Listed entries:
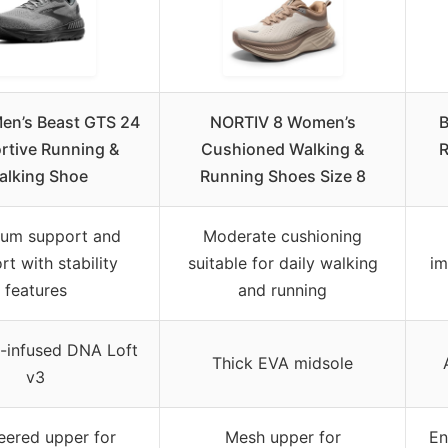
en’s Beast GTS 24
NORTIV 8 Women’s
B
rtive Running &
Cushioned Walking &
R
alking Shoe
Running Shoes Size 8
um support and
Moderate cushioning
t with stability
suitable for daily walking
im
features
and running
-infused DNA Loft
Thick EVA midsole
v3
eered upper for
Mesh upper for
En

Exercise: All entries above are to be restated exactly, with every image omitted.

Your solution:
en’s Beast GTS 24
NORTIV 8 Women’s
B
rtive Running &
Cushioned Walking &
R
alking Shoe
Running Shoes Size 8
um support and
Moderate cushioning
t with stability
suitable for daily walking
im
features
and running
-infused DNA Loft
Thick EVA midsole
v3
eered upper for
Mesh upper for
En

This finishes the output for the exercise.